Passo os olhos pelo Expresso para saber o que se passa desse lado.
Vejo uma fotografia onde pessoas meio-despidas se refrescam numa fonte do Parque das Nacões.
Olho pela janela e vejo um dilúvio inacreditável.
Fecho de imediato o Expresso e contemplo o fim do verão.
Parece que nem comecou, para ser sincero.
Umas semanas de calor entre Maio e Junho e está a festa feita.
Esta falta de Sol afecta-me mais do que alguma vez poderia imaginar. Quem diria que algo a que nunca liguei poderia ser tão decisivo?
O ano passado, mais ou menos por esta altura, no meu regresso de férias deparei-me com igual cenário. Chuva abundante, daquela que até morde. Umas bananeiras em pano de fundo e estaríamos na Costa Rica.
Na altura, a minha reaccão "natural" foi comecar a procurar emprego em Itália. Chega de chuva pensei eu!
A falta de Sol dá a volta ao miolo e favorece atitudes impensadas. Acho que também faz parte do processo de integracão. Olhar todos os dias para o boletim metereológico na expectativa de um dia quente. Um perfeito sueco, diria.
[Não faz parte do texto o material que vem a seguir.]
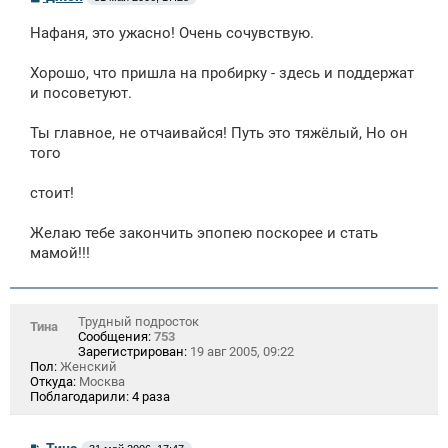
о
о
Нафаня, это ужасно! Очень сочувствую.
б
щ
е
Хорошо, что пришла на пробирку - здесь и поддержат
н
и посоветуют.
и
е
Ты главное, не отчаивайся! Путь это тяжёлый, Но он
того
стоит!
Желаю тебе закончить эпопею поскорее и стать
мамой!!!
Трудный подросток
Тина
Сообщения:
753
Зарегистрирован:
19 авг 2005, 09:22
Пол:
Женский
Откуда:
Москва
Поблагодарили:
4 раза
С
Тина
Este ano, já aceito este dilúvio de forma mais ponderada. Repare-se que nem entrei no Google com as palavras mágicas "lavoro in italia". Há portanto um progresso.
Limito-me a olhar para o calendário e contar os dias.
Ora 1, 2, 3, noves fora nada, 10 e 11.
11 míseros dias e também eu estarei debaixo do vosso Sol.
Não quero saber se levam o frango frito, o garrafão de tinto e 4 chapéus de sol para montar um estaminé anti-vento.
Tem que haver um espacinho para mim.
Não é preciso ser muito grande que eu tenho bebido chá verde.
Basta que seja com vista mar e orientacão SOL.